Stewart was like any high school junior at the time. She was looking forward to her final year and going off to college, but the diagnosis changed everything.

Stewart said her first thoughts were, "Why me? Why do I have to die? It was really hard for a long time."

The Bloom student endured six rounds of chemotherapy and two months of radiation therapy. She ended up missing most of her senior year.

There were plenty of dark days, but she said she found solace through her church. Then things started to change.

"I got past the negativity, and it was nothing but positivity after that to help me get through it," Stewart said.

The positivity only continued. Enter Early Walker and Sean Howard.

"When me and Sean were sitting in his living room, (Stewart) said to us, 'Last year, this time, I didn't know if I would be alive.' I mean, that touched us, to hear a 17-year-old say, 'Hey, why do I have to die?'" Walker said.
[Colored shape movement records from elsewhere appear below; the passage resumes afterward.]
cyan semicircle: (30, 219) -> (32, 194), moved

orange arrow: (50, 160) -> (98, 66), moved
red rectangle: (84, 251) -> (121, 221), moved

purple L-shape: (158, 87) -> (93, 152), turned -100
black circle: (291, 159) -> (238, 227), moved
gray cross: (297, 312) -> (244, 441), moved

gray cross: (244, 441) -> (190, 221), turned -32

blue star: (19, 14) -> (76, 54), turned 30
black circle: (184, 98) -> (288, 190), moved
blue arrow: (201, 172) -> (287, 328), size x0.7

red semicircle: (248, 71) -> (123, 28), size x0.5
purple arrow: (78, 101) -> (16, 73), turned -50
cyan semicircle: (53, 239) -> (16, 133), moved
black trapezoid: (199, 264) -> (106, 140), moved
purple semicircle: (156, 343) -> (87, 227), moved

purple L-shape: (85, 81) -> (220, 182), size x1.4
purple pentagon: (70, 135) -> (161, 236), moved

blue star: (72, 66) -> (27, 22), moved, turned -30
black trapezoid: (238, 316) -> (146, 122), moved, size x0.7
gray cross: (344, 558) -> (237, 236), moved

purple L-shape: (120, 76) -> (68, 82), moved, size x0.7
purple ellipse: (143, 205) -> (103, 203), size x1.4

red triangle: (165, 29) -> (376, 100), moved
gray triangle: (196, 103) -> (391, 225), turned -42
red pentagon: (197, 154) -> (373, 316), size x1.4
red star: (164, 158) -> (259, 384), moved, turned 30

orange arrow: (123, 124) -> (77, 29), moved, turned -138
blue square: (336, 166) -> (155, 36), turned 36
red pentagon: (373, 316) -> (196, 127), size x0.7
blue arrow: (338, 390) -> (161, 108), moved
Walker is the owner of W&W Towing. He said he believes those who serve and make money off the community should give back. Sean Howard, a government spokesperson and friend of Walker, agreed.
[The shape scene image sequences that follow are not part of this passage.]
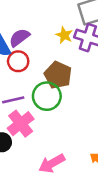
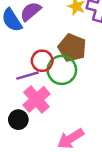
red circle: (18, 61) -> (42, 61), moved

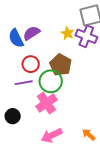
red circle: (42, 61) -> (31, 64), moved
pink cross: (36, 99) -> (46, 103), moved

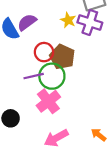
red circle: (31, 64) -> (44, 52), moved
purple line: (24, 83) -> (34, 76), moved

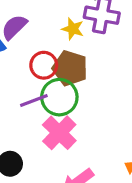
yellow star: (68, 20) -> (73, 29), moved

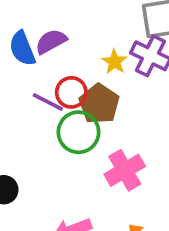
purple line: (34, 101) -> (48, 102), moved, turned 32
pink cross: (59, 133) -> (125, 170), moved

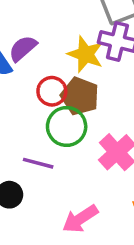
yellow star: (114, 62) -> (85, 54), size x1.5
purple line: (48, 102) -> (38, 163), moved

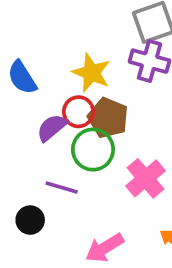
purple semicircle: (23, 48) -> (52, 128), moved
yellow star: (85, 54) -> (91, 73), moved

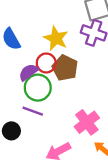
green circle: (93, 150) -> (38, 88), moved
pink cross: (145, 178) -> (87, 122), moved

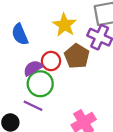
yellow star: (56, 38) -> (65, 25), moved
brown pentagon: (65, 68) -> (77, 56), moved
"(Walker) called me and said, 'Hey you won't believe what just fell in our lap.' He brought the young lady and her mom to my home and there was not a dry eye," Howard said.
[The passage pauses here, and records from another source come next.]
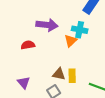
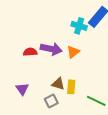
purple arrow: (47, 25) -> (51, 49), moved
cyan cross: (80, 30) -> (79, 26), moved

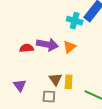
brown triangle: (58, 84) -> (55, 79), turned 40
gray square: (51, 101) -> (49, 96), turned 32

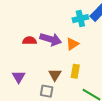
cyan cross: (75, 21) -> (80, 19), turned -35
yellow rectangle: (69, 82) -> (75, 71), moved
Then the two agreed to send Stewart to prom, at no cost to her or her family.

The pair set up and paid for her hair and nail appointments. They bought Stewart a prom dress and her dinner. They even were able to coordinate a police escort to accompany her from her home.

Stewart was shocked.

"They said, 'Don't worry about nothing. We got everything.' We started going through a list of stuff and I was like, 'Do I need to get this? Do I need to get this?'" she said.

Stewart said she couldn't come up with the words after they told her, "'No, we got it. Don't worry about it. Come. Just show up.'"

She did.

At her Matteson home on Friday, Stewart smiled in her long, burgundy prom dress. Her hair was perfectly coiffed and her face was all made up as a crowd of about 100 people waited to send her off.

It was a far cry from where she thought she would be this time last year.

What's the next step for this high school senior?

"I am going to college. Well, after prom, I'm graduating. Then I am going to college. I haven't decided what college yet, but I am going into the medical field," Stewart said.

She is done with her cancer treatment, but isn't cancer free yet. Stewart said the treatment helped her feel better.

Despite missing months of school, she will graduate from Bloom with honors. Stewart said that's due, in part, to maintaining a positive attitude and to people like Walker and Howard, who have help uplift her throughout this difficult journey.

"I was glad they came in my life. They brought more positivity. That's all I need," she said.